7 November 2006, [email protected]

Principles of Regression Presentation

1. Discuss in your text the size of the important coefficients, not just their significance. If the x-value changes by 10%, how much does the y-value change? You do not need to do this for all x-variables, but do it for the ones whose effects you are really interested in (as opposed to control variables that are just holding everything else constant).

2. Do not write 1.23423 when rounding to 1.23 will do just as well. Fewer digits yield greater clarity.

3. Use correlation matrices to show the simple correlations between important variables.

4. Give summary statistics. Think about which are most useful. Think about presenting the mean, median, mode, minimum, maximum, standard deviations, and number of observations. Do not present all of these--think.

5. Use words for variable names, not computer codes.

6. Present the coefficients, standard errors or t-statistics (not both), R2, and number of observations.
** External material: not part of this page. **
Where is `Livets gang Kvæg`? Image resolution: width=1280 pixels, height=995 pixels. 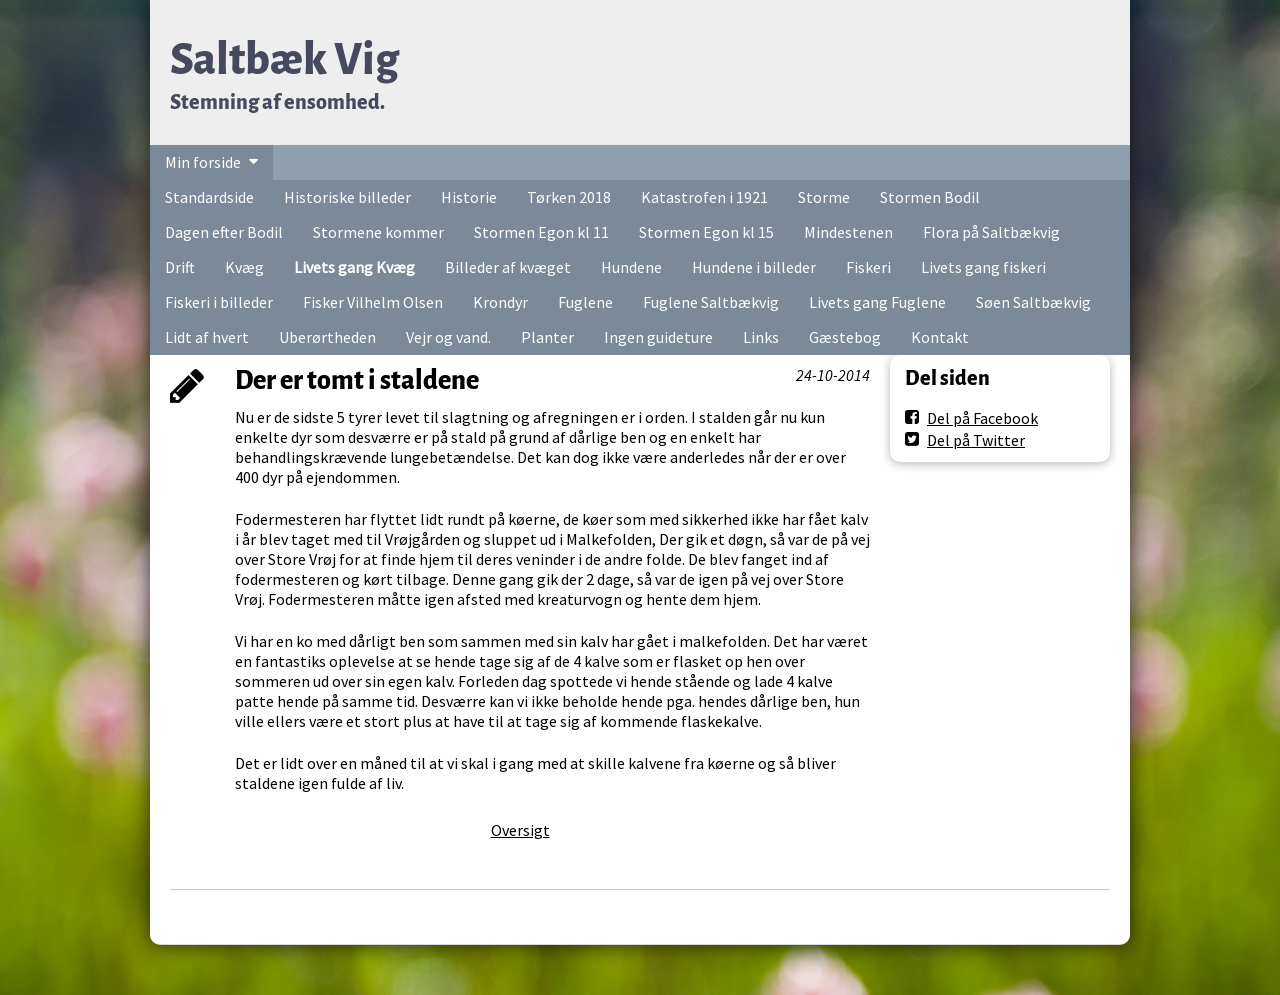
Livets gang Kvæg is located at coordinates (354, 267).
Do not present other statistics (e.g. an F-test for all coefficients equalling zero) unless you have a reason to. Maybe use stars for significance-- * for 10% level, ** for 5%, and *** for 1%.

7. If the left-hand variable (y-variable, dependent variable, endogenous variable) takes only a few values (e.g., 0 and 1) then use a special technique such as logit or tobit. If a right-hand variable (x-variable, independent variable, exogenous variable) takes only a few values, that does not create a need to use anything besides OLS.

8. If you use a technique such as logit for which the coefficient values have little meaning, do not report them in your tables. Instead, report the "marginal effects" which show how a small change in the x-value affects the y-value, evaluated at the average or median values of all the x-values. You do not need to do this for OLS or 2SLS; you do need to for logit, probit, or tobit.